• **EXERCISE INSTRUCTIONS**
What is needed is an exact reproduction of the lines in the records below, starting at the line with "Mustapha Dalheb" and ending at the line with "Tours gratuitos em Marano di Valpolicella", both included, and nothing else; pictures stay out.

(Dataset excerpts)
━━━━━━━━━━━━━━━━
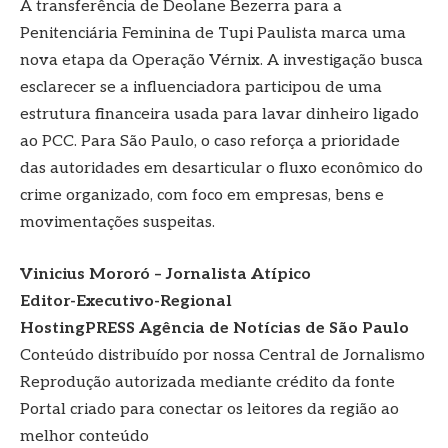
A transferência de Deolane Bezerra para a
Penitenciária Feminina de Tupi Paulista marca uma
nova etapa da Operação Vérnix. A investigação busca
esclarecer se a influenciadora participou de uma
estrutura financeira usada para lavar dinheiro ligado
ao PCC. Para São Paulo, o caso reforça a prioridade
das autoridades em desarticular o fluxo econômico do
crime organizado, com foco em empresas, bens e
movimentações suspeitas.
Vinicius Mororó – Jornalista Atípico
Editor-Executivo-Regional
HostingPRESS Agência de Notícias de São Paulo
Conteúdo distribuído por nossa Central de Jornalismo
Reprodução autorizada mediante crédito da fonte
Portal criado para conectar os leitores da região ao
melhor conteúdo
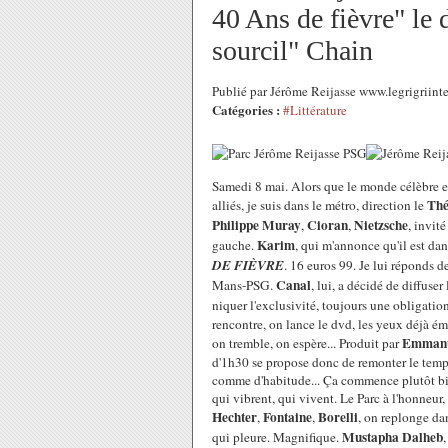
40 Ans de fièvre" le
sourcil" Chain
Publié par Jérôme Reijasse www.legrigriin
Catégories :
#Littérature
Samedi 8 mai. Alors que le monde célèbre e
Thé
alliés, je suis dans le métro, direction le
Philippe Muray
Cioran
Nietzsche
,
,
, invité
Karim
gauche.
, qui m'annonce qu'il est da
DE FIÈVRE
. 16 euros 99. Je lui réponds d
Canal
Mans-PSG.
, lui, a décidé de diffus
niquer l'exclusivité, toujours une obligatio
rencontre, on lance le dvd, les yeux déjà éme
Emmanu
on tremble, on espère...
Produit par
d'1h30 se propose donc de remonter le temps.
comme d'habitude... Ça commence plutôt bien
qui vibrent, qui vivent. Le Parc à l'honneur, 
Hechter
Fontaine
Borelli
,
,
, on replonge da
Mustapha Dalheb
qui pleure. Magnifique.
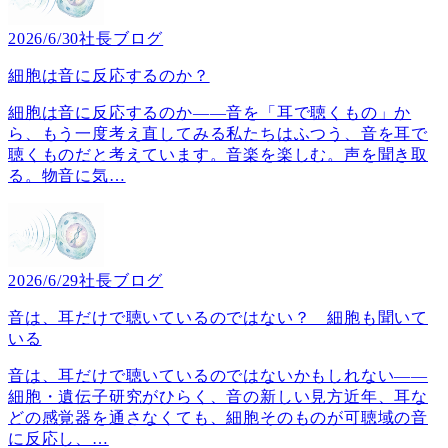
2026/6/30
社長ブログ
細胞は音に反応するのか？
細胞は音に反応するのか――音を「耳で聴くもの」か
ら、もう一度考え直してみる私たちはふつう、音を耳で
聴くものだと考えています。音楽を楽しむ。声を聞き取
る。物音に気
…
2026/6/29
社長ブログ
音は、耳だけで聴いているのではない？ 細胞も聞いて
いる
音は、耳だけで聴いているのではないかもしれない――
細胞・遺伝子研究がひらく、音の新しい見方近年、耳な
どの感覚器を通さなくても、細胞そのものが可聴域の音
に反応し、
…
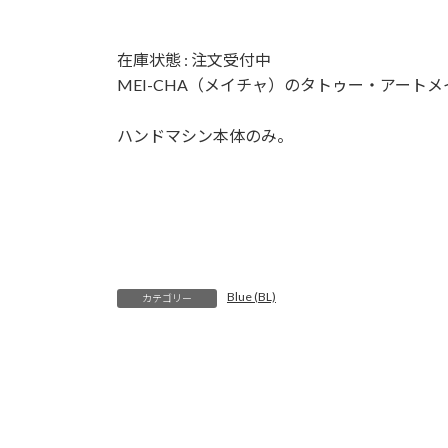
在庫状態 : 注文受付中
MEI-CHA（メイチャ）のタトゥー・アートメ
ハンドマシン本体のみ。
Blue (BL)
カテゴリー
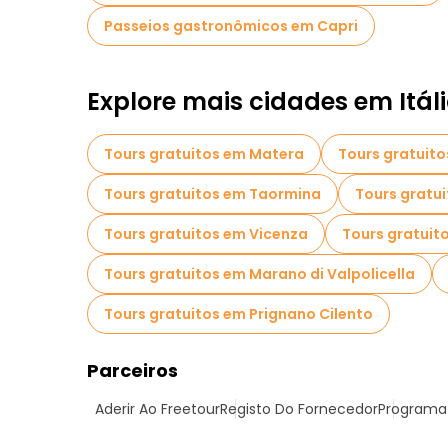
Passeios gastronômicos em Capri
Explore mais cidades em Itál
Tours gratuitos em Matera
Tours gratuito
Tours gratuitos em Taormina
Tours gratui
Tours gratuitos em Vicenza
Tours gratuit
Tours gratuitos em Marano di Valpolicella
Tours gratuitos em Prignano Cilento
Parceiros
Aderir Ao Freetour
Registo Do Fornecedor
Programa 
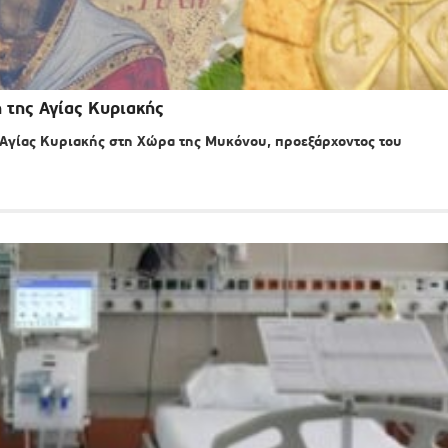
 της Αγίας Κυριακής
ς Αγίας Κυριακής στη Χώρα της Μυκόνου, προεξάρχοντος του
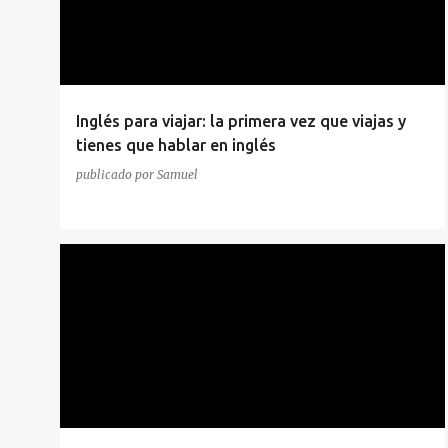
Inglés para viajar: la primera vez que viajas y
tienes que hablar en inglés
publicado por
Samuel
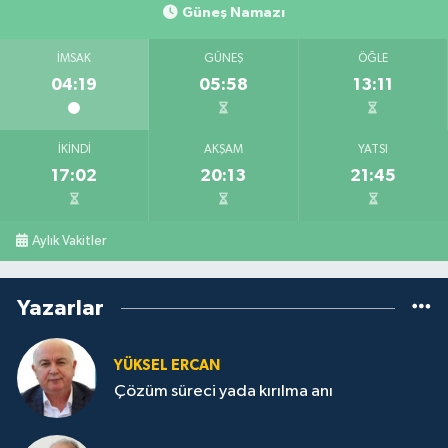
Güneş Namazı
İMSAK
GÜNEŞ
ÖĞLE
04:19
05:58
13:11
İKINDI
AKŞAM
YATSI
17:02
20:13
21:45
Aylık Vakitler
Yazarlar
YÜKSEL ERCAN
Çözüm süreci yada kırılma anı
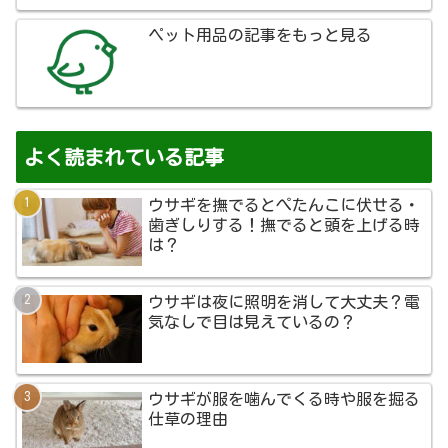
ペット用品の記事をもっと見る
よく読まれている記事
ウサギを撫でるとぺたんこに伏せる・
歯ぎしりする！撫でると頭を上げる時
は？
ウサギは夜に照明を消して大丈夫？電
気なしで目は見えているの？
ウサギが服を噛んでくる時や服を掘る
仕草の理由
━━━━━━━━━━━━━━━━
• **REPLY**
Mustapha Dalheb
qui pleure. Magnifique.
2026/6/30
社長ブログ
細胞は音に反応するのか？
細胞は音に反応するのか――音を「耳で聴くもの」か
ら、もう一度考え直してみる私たちはふつう、音を耳で
聴くものだと考えています。音楽を楽しむ。声を聞き取
る。物音に気
…
2026/6/29
社長ブログ
音は、耳だけで聴いているのではない？ 細胞も聞いて
いる
音は、耳だけで聴いているのではないかもしれない――
細胞・遺伝子研究がひらく、音の新しい見方近年、耳な
どの感覚器を通さなくても、細胞そのものが可聴域の音
に反応し、
…
在庫状態 : 注文受付中
MEI-CHA（メイチャ）のタトゥー・アートメ
ハンドマシン本体のみ。
Blue (BL)
カテゴリー
Passeios gastronômicos em Capri
Explore mais cidades em Itál
Tours gratuitos em Matera
Tours gratuito
Tours gratuitos em Taormina
Tours gratui
Tours gratuitos em Vicenza
Tours gratuit
Tours gratuitos em Marano di Valpolicella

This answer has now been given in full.